**Supplied data**
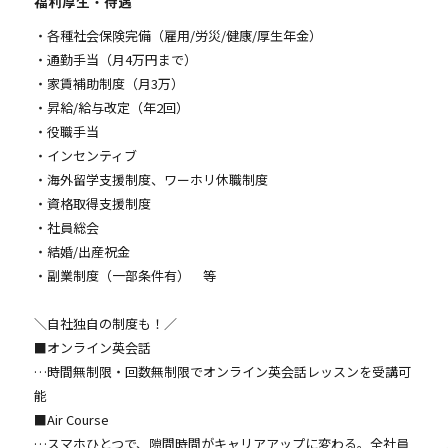
福利厚生・待遇
・各種社会保険完備（雇⽤/労災/健康/厚⽣年⾦）
・通勤手当（⽉4万円まで）
・家賃補助制度（月3万）
・昇給/給与改定（年2回）
・役職⼿当
・インセンティブ
・海外留学支援制度、ワーホリ休職制度
・資格取得支援制度
・社員総会
・結婚/出産祝⾦
・副業制度（一部条件有） 等
＼自社独自の制度も！／
■オンライン英会話
…時間無制限・回数無制限でオンライン英会話レッスンを受講可
能
■Air Course
…スマホひとつで、隙間時間がキャリアアップに変わる。全社員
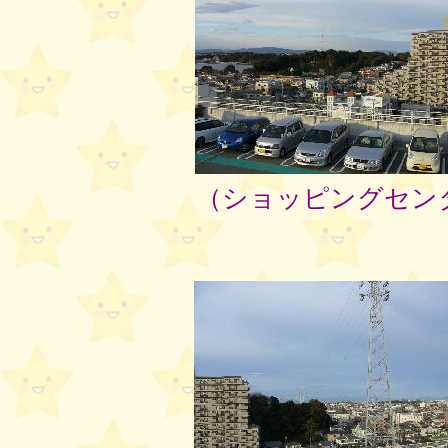
（ショッピングセン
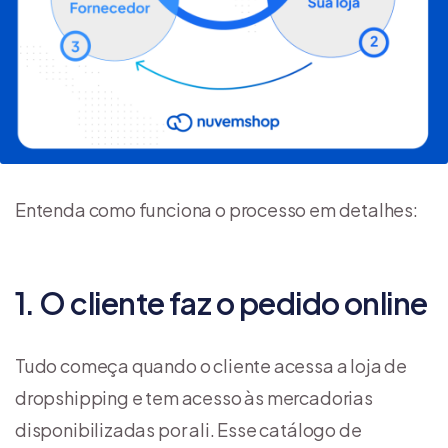
Entenda como funciona o processo em detalhes:
1. O cliente faz o pedido online
Tudo começa quando o cliente acessa a loja de
dropshipping e tem acesso às mercadorias
disponibilizadas por ali. Esse catálogo de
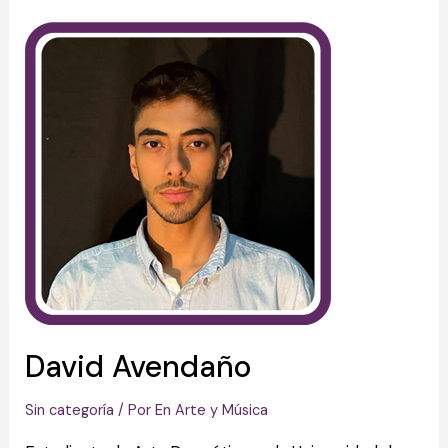
David Avendaño
Sin categoría
/ Por
En Arte y Música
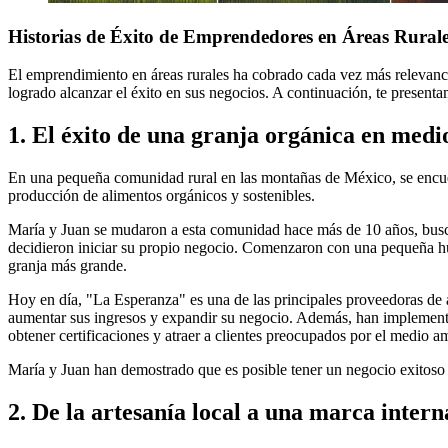
Historias de Éxito de Emprendedores en Áreas Rural
El emprendimiento en áreas rurales ha cobrado cada vez más relevanci
logrado alcanzar el éxito en sus negocios. A continuación, te presen
1. El éxito de una granja orgánica en medi
En una pequeña comunidad rural en las montañas de México, se encuent
producción de alimentos orgánicos y sostenibles.
María y Juan se mudaron a esta comunidad hace más de 10 años, buscand
decidieron iniciar su propio negocio. Comenzaron con una pequeña hu
granja más grande.
Hoy en día, "La Esperanza" es una de las principales proveedoras de a
aumentar sus ingresos y expandir su negocio. Además, han implementado
obtener certificaciones y atraer a clientes preocupados por el medio a
María y Juan han demostrado que es posible tener un negocio exitoso en
2. De la artesanía local a una marca intern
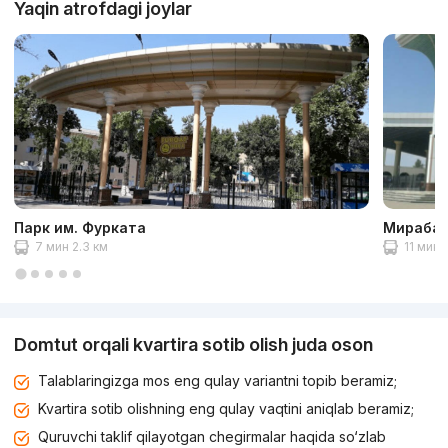
Yaqin atrofdagi joylar
Парк им. Фурката
Мирабад
7 мин 2.3 км
11 мин 
Domtut orqali kvartira sotib olish juda oson
Talablaringizga mos eng qulay variantni topib beramiz;
Kvartira sotib olishning eng qulay vaqtini aniqlab beramiz;
Quruvchi taklif qilayotgan chegirmalar haqida so‘zlab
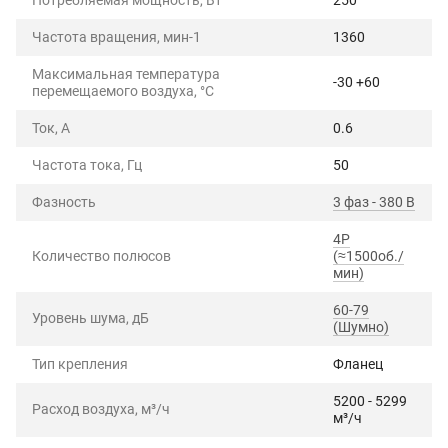
Частота вращения, мин-1
1360
Максимальная температура
-30 +60
перемещаемого воздуха, °C
Ток, А
0.6
Частота тока, Гц
50
Фазность
3 фаз - 380 В
4P
Количество полюсов
(≈1500об./
мин)
60-79
Уровень шума, дБ
(Шумно)
Тип крепления
Фланец
5200 - 5299
Расход воздуха, м³/ч
м³/ч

**Work required**
Go through the material above and return each line that holds the word "qulay".

**Reply to the exercise**
Talablaringizga mos eng qulay variantni topib beramiz;
Kvartira sotib olishning eng qulay vaqtini aniqlab beramiz;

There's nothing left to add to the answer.